_Exercise instructions_.
Work out the number of lines in the listing that include the string "well". Reply with that number alone.

_Input data_.
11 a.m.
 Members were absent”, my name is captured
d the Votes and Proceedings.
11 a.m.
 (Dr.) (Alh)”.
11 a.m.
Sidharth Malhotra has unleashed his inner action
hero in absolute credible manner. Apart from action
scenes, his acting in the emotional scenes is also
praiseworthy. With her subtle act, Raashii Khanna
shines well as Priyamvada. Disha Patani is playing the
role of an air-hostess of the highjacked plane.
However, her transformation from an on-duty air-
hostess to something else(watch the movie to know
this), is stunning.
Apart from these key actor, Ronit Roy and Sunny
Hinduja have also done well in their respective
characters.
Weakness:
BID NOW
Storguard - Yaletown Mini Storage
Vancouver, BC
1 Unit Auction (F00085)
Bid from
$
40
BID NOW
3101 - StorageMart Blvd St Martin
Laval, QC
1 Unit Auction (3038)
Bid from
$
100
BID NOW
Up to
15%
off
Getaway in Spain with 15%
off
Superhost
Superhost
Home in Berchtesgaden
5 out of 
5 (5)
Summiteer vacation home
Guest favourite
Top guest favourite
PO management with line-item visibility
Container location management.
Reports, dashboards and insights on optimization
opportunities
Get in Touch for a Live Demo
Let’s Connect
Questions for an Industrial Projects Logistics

==

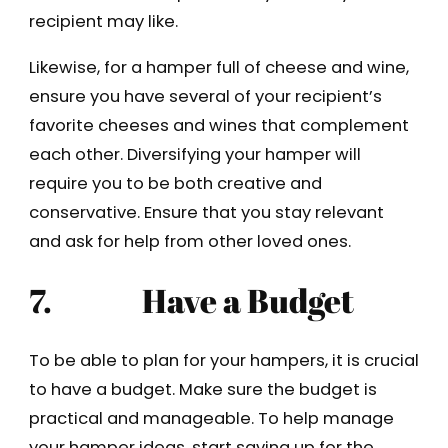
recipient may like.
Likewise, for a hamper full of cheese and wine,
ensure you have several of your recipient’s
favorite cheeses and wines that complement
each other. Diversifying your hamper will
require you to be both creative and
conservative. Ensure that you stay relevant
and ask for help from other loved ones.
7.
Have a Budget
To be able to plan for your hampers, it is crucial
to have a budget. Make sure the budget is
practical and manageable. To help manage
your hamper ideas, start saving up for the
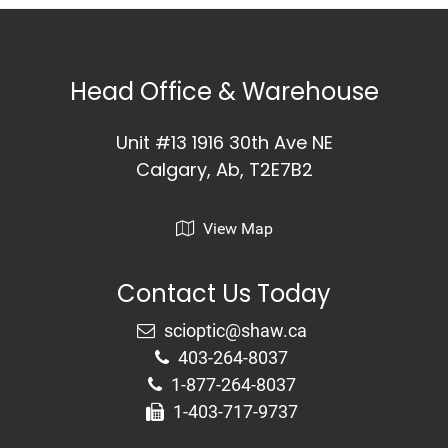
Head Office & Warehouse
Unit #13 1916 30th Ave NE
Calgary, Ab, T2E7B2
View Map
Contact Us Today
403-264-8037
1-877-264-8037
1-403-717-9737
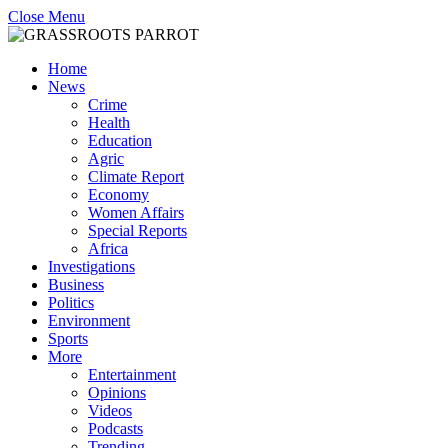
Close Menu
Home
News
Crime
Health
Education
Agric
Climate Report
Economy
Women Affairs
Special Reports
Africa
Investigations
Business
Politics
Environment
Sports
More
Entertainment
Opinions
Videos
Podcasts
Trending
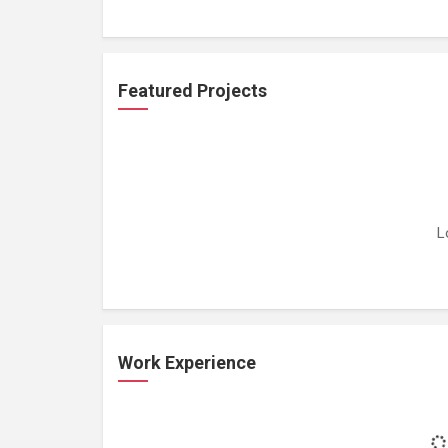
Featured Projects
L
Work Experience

* * *

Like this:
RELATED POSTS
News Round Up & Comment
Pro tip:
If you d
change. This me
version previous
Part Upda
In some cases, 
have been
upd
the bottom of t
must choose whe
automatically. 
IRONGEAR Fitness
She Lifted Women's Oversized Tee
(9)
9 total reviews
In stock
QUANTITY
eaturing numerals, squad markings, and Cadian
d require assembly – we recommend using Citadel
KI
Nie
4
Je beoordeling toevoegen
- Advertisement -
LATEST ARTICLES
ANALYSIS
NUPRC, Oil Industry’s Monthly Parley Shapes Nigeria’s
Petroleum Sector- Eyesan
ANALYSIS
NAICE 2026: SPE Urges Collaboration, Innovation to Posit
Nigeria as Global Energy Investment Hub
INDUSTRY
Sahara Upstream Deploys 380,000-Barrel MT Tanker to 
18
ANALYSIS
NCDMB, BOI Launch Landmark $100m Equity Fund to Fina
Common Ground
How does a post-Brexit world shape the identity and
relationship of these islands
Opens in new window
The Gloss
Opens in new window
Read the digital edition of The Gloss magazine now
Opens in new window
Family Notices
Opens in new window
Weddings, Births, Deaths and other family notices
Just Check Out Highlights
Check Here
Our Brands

_Response for this exercise_.
2